Show every line below where "symbol" can be found.

* _INFORMATION_:
⟨
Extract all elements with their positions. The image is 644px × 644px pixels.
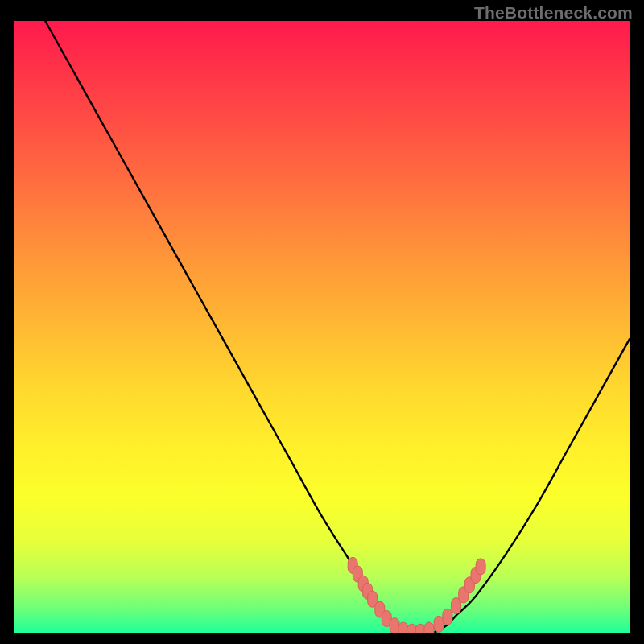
chart-frame: TheBottleneck.com (0, 0, 644, 644)
watermark-text: TheBottleneck.com (474, 3, 633, 23)
chart-gradient-area (14, 21, 630, 633)
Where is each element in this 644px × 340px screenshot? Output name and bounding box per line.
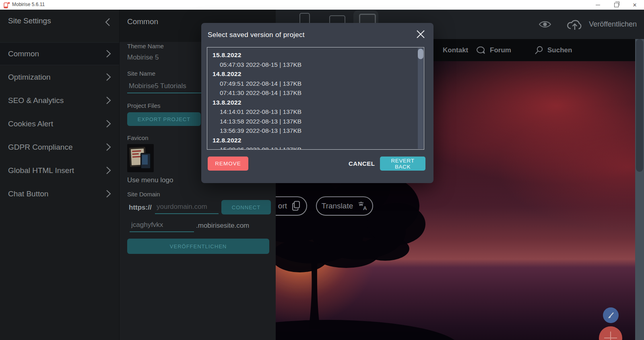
sidebar-item-label: GDPR Compliance [8,143,73,152]
chevron-right-icon [106,120,111,128]
project-files-label: Project Files [127,102,161,109]
close-window-button[interactable]: ✕ [625,0,644,10]
style-brush-fab[interactable] [603,307,619,323]
sidebar-title: Site Settings [8,16,51,25]
pill-label: Translate [322,202,353,210]
version-date-group: 12.8.2022 [213,136,413,145]
site-name-label: Site Name [127,70,155,77]
cloud-upload-icon[interactable] [566,19,583,31]
search-icon [535,46,543,55]
theme-name-label: Theme Name [127,43,164,49]
chevron-right-icon [106,73,111,81]
maximize-button[interactable] [607,0,625,10]
export-pill-button[interactable]: ort [276,196,307,216]
chevron-right-icon [106,143,111,151]
sidebar-header[interactable]: Site Settings [0,10,119,33]
site-settings-sidebar: Site Settings Common Optimization SEO & … [0,10,119,340]
export-project-button[interactable]: EXPORT PROJECT [127,112,201,126]
paintbrush-icon [607,311,615,319]
sidebar-item-optimization[interactable]: Optimization [0,66,119,89]
theme-name-value: Mobirise 5 [127,54,159,62]
chat-bubble-icon [476,46,486,54]
https-prefix: https:// [129,204,152,212]
domain-suffix: .mobirisesite.com [196,222,249,230]
close-icon[interactable] [415,28,427,40]
sidebar-item-label: Cookies Alert [8,120,53,128]
nav-label: Forum [490,46,511,54]
tree-silhouette-art [276,158,461,340]
sidebar-item-cookies-alert[interactable]: Cookies Alert [0,112,119,135]
sidebar-item-label: Common [8,49,39,58]
publish-topbar-label[interactable]: Veröffentlichen [589,20,637,29]
cancel-button[interactable]: CANCEL [346,157,377,171]
nav-label: Kontakt [443,46,468,54]
app-window: Mobirise 5.6.11 ✕ Site Settings Common O… [0,0,644,340]
chevron-right-icon [106,49,111,58]
version-select-dialog: Select saved version of project 15.8.202… [201,23,433,183]
version-entry[interactable]: 14:13:58 2022-08-13 | 137KB [213,117,413,126]
sidebar-item-chat-button[interactable]: Chat Button [0,182,119,205]
favicon-label: Favicon [127,134,149,141]
version-listbox: 15.8.2022 05:47:03 2022-08-15 | 137KB 14… [207,47,424,150]
restore-icon [614,3,619,7]
custom-domain-input[interactable] [155,203,219,214]
app-logo-icon [3,2,10,8]
dialog-title: Select saved version of project [208,31,305,39]
translate-pill-button[interactable]: Translate A [316,196,373,216]
sidebar-item-label: Global HTML Insert [8,166,74,175]
translate-icon: A [358,201,367,211]
sidebar-item-label: SEO & Analytics [8,96,64,105]
chevron-left-icon[interactable] [105,18,110,27]
version-entry[interactable]: 13:56:39 2022-08-13 | 137KB [213,126,413,136]
minimize-button[interactable] [588,0,607,10]
chevron-right-icon [106,190,111,198]
publish-panel-button[interactable]: VERÖFFENTLICHEN [127,239,269,254]
pill-label: ort [278,202,287,210]
nav-forum[interactable]: Forum [476,39,511,61]
titlebar: Mobirise 5.6.11 ✕ [0,0,644,10]
site-domain-label: Site Domain [127,191,160,198]
nav-kontakt[interactable]: Kontakt [443,39,468,61]
sidebar-item-label: Optimization [8,73,51,82]
version-list: 15.8.2022 05:47:03 2022-08-15 | 137KB 14… [207,47,413,149]
favicon-image[interactable] [127,144,154,172]
version-date-group: 14.8.2022 [213,69,413,79]
list-scrollbar[interactable] [418,48,423,149]
preview-eye-icon[interactable] [538,20,552,29]
favicon-tablet-art [140,153,151,169]
nav-suchen[interactable]: Suchen [535,39,572,61]
svg-text:A: A [363,205,367,211]
version-entry[interactable]: 07:41:30 2022-08-14 | 137KB [213,88,413,98]
page-scrollbar[interactable] [635,39,644,340]
add-block-fab[interactable] [599,326,622,340]
plus-icon [610,332,611,340]
panel-title: Common [127,17,158,26]
minimize-icon [596,5,600,5]
copy-icon [292,201,301,211]
topbar-actions: Veröffentlichen [538,10,637,39]
list-scrollbar-thumb[interactable] [418,49,423,59]
use-menu-logo-label[interactable]: Use menu logo [127,176,173,184]
sidebar-item-seo-analytics[interactable]: SEO & Analytics [0,89,119,112]
version-entry[interactable]: 07:49:51 2022-08-14 | 137KB [213,79,413,89]
sidebar-item-gdpr-compliance[interactable]: GDPR Compliance [0,136,119,159]
version-entry[interactable]: 05:47:03 2022-08-15 | 137KB [213,60,413,70]
version-entry[interactable]: 15:08:06 2022-08-12 | 137KB [213,145,413,149]
version-date-group: 15.8.2022 [213,50,413,60]
sidebar-item-common[interactable]: Common [0,42,119,65]
version-date-group: 13.8.2022 [213,98,413,107]
connect-domain-button[interactable]: CONNECT [221,200,271,214]
subdomain-input[interactable] [130,221,194,232]
version-entry[interactable]: 14:14:01 2022-08-13 | 137KB [213,107,413,117]
chevron-right-icon [106,166,111,175]
window-title: Mobirise 5.6.11 [12,2,45,7]
remove-button[interactable]: REMOVE [208,157,248,171]
page-scrollbar-thumb[interactable] [636,39,643,172]
revert-back-button[interactable]: REVERT BACK [380,157,425,171]
nav-label: Suchen [547,46,572,54]
sidebar-item-global-html-insert[interactable]: Global HTML Insert [0,159,119,182]
sidebar-item-label: Chat Button [8,190,48,198]
chevron-right-icon [106,96,111,105]
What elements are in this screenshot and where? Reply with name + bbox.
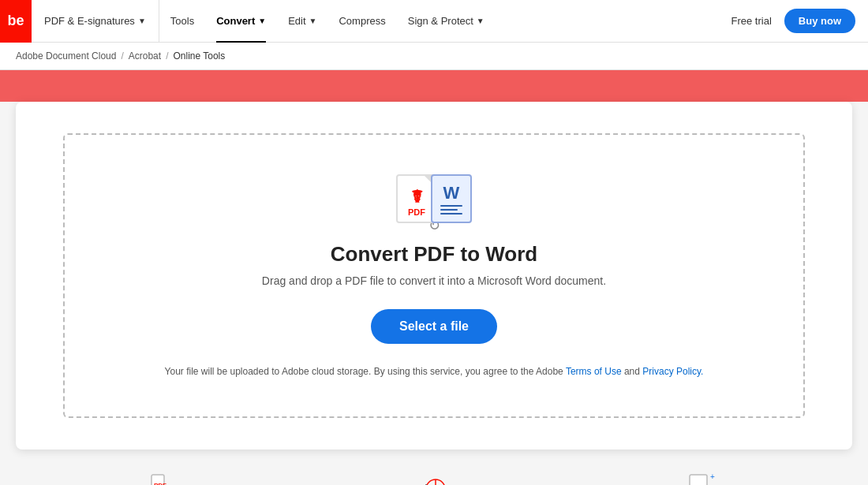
breadcrumb: Adobe Document Cloud / Acrobat / Online … [0, 43, 868, 70]
nav-item-tools[interactable]: Tools [159, 0, 205, 43]
brand-chevron-icon: ▼ [138, 17, 146, 25]
navbar-right: Free trial Buy now [725, 9, 868, 33]
privacy-policy-link[interactable]: Privacy Policy. [642, 366, 703, 377]
buy-now-button[interactable]: Buy now [784, 9, 855, 33]
svg-text:PDF: PDF [154, 482, 166, 485]
terms-notice: Your file will be uploaded to Adobe clou… [165, 366, 704, 377]
word-file-icon: W [431, 174, 472, 223]
edit-chevron-icon: ▼ [309, 17, 317, 25]
nav-item-sign-protect[interactable]: Sign & Protect ▼ [397, 0, 496, 43]
svg-text:+: + [710, 473, 715, 481]
main-content: ☤ PDF W ↻ [0, 102, 868, 450]
breadcrumb-adobe-doc-cloud[interactable]: Adobe Document Cloud [16, 50, 116, 62]
bottom-pdf-to-word[interactable]: PDF W [150, 473, 181, 485]
page-title: Convert PDF to Word [331, 242, 537, 267]
drop-zone[interactable]: ☤ PDF W ↻ [63, 133, 805, 418]
adobe-logo: be [0, 0, 32, 43]
nav-item-convert[interactable]: Convert ▼ [205, 0, 277, 43]
compress-pdf-icon [418, 473, 450, 485]
pdf-to-word-icon: PDF W [150, 473, 181, 485]
acrobat-symbol: ☤ [411, 187, 423, 207]
pdf-label: PDF [408, 207, 425, 217]
breadcrumb-current: Online Tools [173, 50, 225, 62]
word-lines [440, 205, 462, 215]
pdf-esignatures-menu[interactable]: PDF & E-signatures ▼ [32, 0, 159, 43]
breadcrumb-sep-2: / [166, 50, 168, 62]
nav-item-edit[interactable]: Edit ▼ [277, 0, 327, 43]
word-w-symbol: W [443, 183, 460, 203]
upload-card: ☤ PDF W ↻ [16, 102, 852, 450]
free-trial-link[interactable]: Free trial [725, 15, 778, 27]
select-file-button[interactable]: Select a file [371, 309, 497, 344]
bottom-pdf-tools[interactable]: PDF + [687, 473, 718, 485]
conversion-icons: ☤ PDF W ↻ [396, 174, 472, 223]
breadcrumb-acrobat[interactable]: Acrobat [129, 50, 161, 62]
word-line-3 [440, 213, 462, 215]
pdf-tools-icon: PDF + [687, 473, 718, 485]
hero-section: ☤ PDF W ↻ [0, 70, 868, 450]
nav-item-compress[interactable]: Compress [327, 0, 396, 43]
bottom-compress[interactable] [418, 473, 450, 485]
terms-of-use-link[interactable]: Terms of Use [566, 366, 622, 377]
bottom-tools: PDF W PDF + [0, 457, 868, 485]
breadcrumb-sep-1: / [121, 50, 123, 62]
page-subtitle: Drag and drop a PDF file to convert it i… [262, 274, 606, 287]
convert-chevron-icon: ▼ [258, 17, 266, 25]
word-line-2 [440, 209, 458, 211]
word-line-1 [440, 205, 462, 207]
sign-protect-chevron-icon: ▼ [477, 17, 485, 25]
navbar: be PDF & E-signatures ▼ Tools Convert ▼ … [0, 0, 868, 43]
nav-menu: Tools Convert ▼ Edit ▼ Compress Sign & P… [159, 0, 725, 43]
⟩
* _WRITTEN ANSWER_:
acrobat-symbol: ☤ [411, 187, 423, 207]
word-w-symbol: W [443, 183, 460, 203]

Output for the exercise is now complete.